(WHAT YOU ARE ASKED TO DO): Could you restate the entries below word for word and leave out the pictures?
━━━━━━
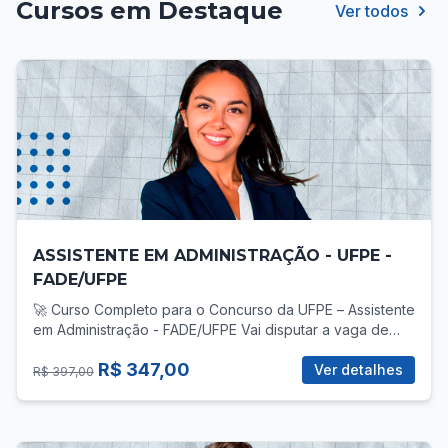
Cursos em Destaque
Ver todos
ASSISTENTE EM ADMINISTRAÇÃO - UFPE -
FADE/UFPE
🚀 Curso Completo para o Concurso da UFPE – Assistente
em Administração - FADE/UFPE Vai disputar a vaga de
Assistente em Administração no concurso da UFPE? Então
R$ 347,00
você precisa de uma preparação direcionada, com foco
Ver detalhes
R$ 397,00
total no que realmente cobra! 📚 O que você vai
encontrar no curso? ✅ Mais de 30 vídeo-aulas gravadas,
com teoria e prática para todas as áreas do edital: -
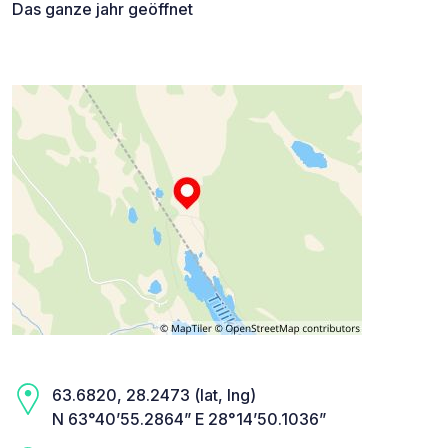
Das ganze jahr geöffnet
63.6820, 28.2473 (lat, lng)
N 63°40’55.2864” E 28°14’50.1036”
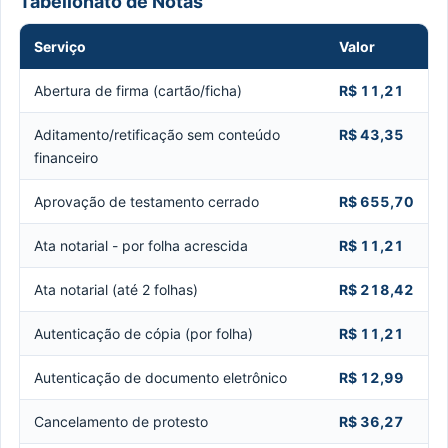
Tabelionato de Notas
Serviço
Valor
Abertura de firma (cartão/ficha)
R$ 11,21
Aditamento/retificação sem conteúdo
R$ 43,35
financeiro
Aprovação de testamento cerrado
R$ 655,70
Ata notarial - por folha acrescida
R$ 11,21
Ata notarial (até 2 folhas)
R$ 218,42
Autenticação de cópia (por folha)
R$ 11,21
Autenticação de documento eletrônico
R$ 12,99
Cancelamento de protesto
R$ 36,27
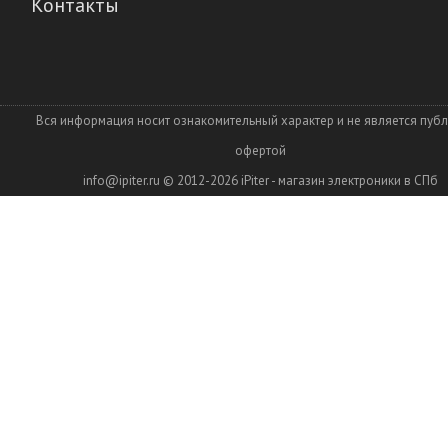
Контакты
Вся информация носит ознакомительный характер и не является пуб
офертой
info@ipiter.ru
© 2012-2026
iPiter - магазин электроники в СПб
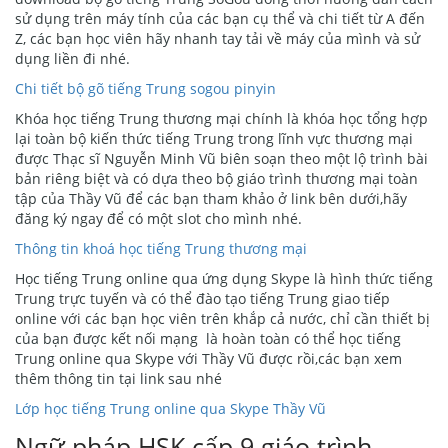
sử dụng trên máy tính của các bạn cụ thể và chi tiết từ A đến
Z, các bạn học viên hãy nhanh tay tải về máy của mình và sử
dụng liền đi nhé.
Chi tiết bộ gõ tiếng Trung sogou pinyin
Khóa học tiếng Trung thương mại chính là khóa học tổng hợp
lại toàn bộ kiến thức tiếng Trung trong lĩnh vực thương mại
được Thạc sĩ Nguyễn Minh Vũ biên soạn theo một lộ trình bài
bản riêng biệt và có dựa theo bộ giáo trình thương mại toàn
tập của Thầy Vũ để các bạn tham khảo ở link bên dưới,hãy
đăng ký ngay để có một slot cho mình nhé.
Thông tin khoá học tiếng Trung thương mại
Học tiếng Trung online qua ứng dụng Skype là hình thức tiếng
Trung trực tuyến và có thể đào tạo tiếng Trung giao tiếp
online với các bạn học viên trên khắp cả nước, chỉ cần thiết bị
của bạn được kết nối mạng là hoàn toàn có thể học tiếng
Trung online qua Skype với Thầy Vũ được rồi,các bạn xem
thêm thông tin tại link sau nhé
Lớp học tiếng Trung online qua Skype Thầy Vũ
Ngữ pháp HSK cấp 9 giáo trình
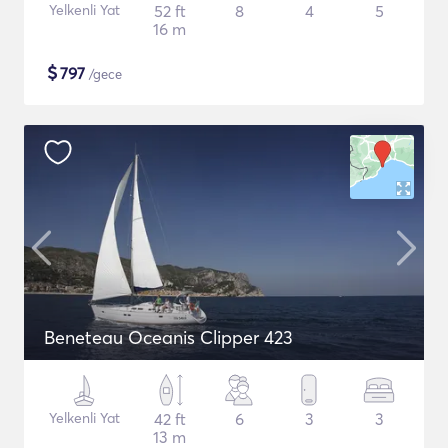
Yelkenli Yat
52 ft
8
4
5
16 m
$
797
/gece
Beneteau Oceanis Clipper 423
Yelkenli Yat
42 ft
6
3
3
13 m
━━━━━━
(EXERCISE RESULT):
Cursos em Destaque
Ver todos
ASSISTENTE EM ADMINISTRAÇÃO - UFPE -
FADE/UFPE
🚀 Curso Completo para o Concurso da UFPE – Assistente
em Administração - FADE/UFPE Vai disputar a vaga de
Assistente em Administração no concurso da UFPE? Então
R$ 347,00
você precisa de uma preparação direcionada, com foco
Ver detalhes
R$ 397,00
total no que realmente cobra! 📚 O que você vai
encontrar no curso? ✅ Mais de 30 vídeo-aulas gravadas,
com teoria e prática para todas as áreas do edital: -
Das ganze jahr geöffnet
63.6820, 28.2473 (lat, lng)
N 63°40’55.2864” E 28°14’50.1036”
Tabelionato de Notas
Serviço
Valor
Abertura de firma (cartão/ficha)
R$ 11,21
Aditamento/retificação sem conteúdo
R$ 43,35
financeiro
Aprovação de testamento cerrado
R$ 655,70
Ata notarial - por folha acrescida
R$ 11,21
Ata notarial (até 2 folhas)
R$ 218,42
Autenticação de cópia (por folha)
R$ 11,21
Autenticação de documento eletrônico
R$ 12,99
Cancelamento de protesto
R$ 36,27
Контакты
Вся информация носит ознакомительный характер и не является пуб
офертой
info@ipiter.ru
© 2012-2026
iPiter - магазин электроники в СПб
sử dụng trên máy tính của các bạn cụ thể và chi tiết từ A đến
Z, các bạn học viên hãy nhanh tay tải về máy của mình và sử
dụng liền đi nhé.
Chi tiết bộ gõ tiếng Trung sogou pinyin
Khóa học tiếng Trung thương mại chính là khóa học tổng hợp
lại toàn bộ kiến thức tiếng Trung trong lĩnh vực thương mại
được Thạc sĩ Nguyễn Minh Vũ biên soạn theo một lộ trình bài
bản riêng biệt và có dựa theo bộ giáo trình thương mại toàn
tập của Thầy Vũ để các bạn tham khảo ở link bên dưới,hãy
đăng ký ngay để có một slot cho mình nhé.
Thông tin khoá học tiếng Trung thương mại
Học tiếng Trung online qua ứng dụng Skype là hình thức tiếng
Trung trực tuyến và có thể đào tạo tiếng Trung giao tiếp
online với các bạn học viên trên khắp cả nước, chỉ cần thiết bị
của bạn được kết nối mạng là hoàn toàn có thể học tiếng
Trung online qua Skype với Thầy Vũ được rồi,các bạn xem
thêm thông tin tại link sau nhé
Lớp học tiếng Trung online qua Skype Thầy Vũ
Ngữ pháp HSK cấp 9 giáo trình
Yelkenli Yat
52 ft
8
4
5
16 m
$
797
/gece
Beneteau Oceanis Clipper 423
Yelkenli Yat
42 ft
6
3
3
13 m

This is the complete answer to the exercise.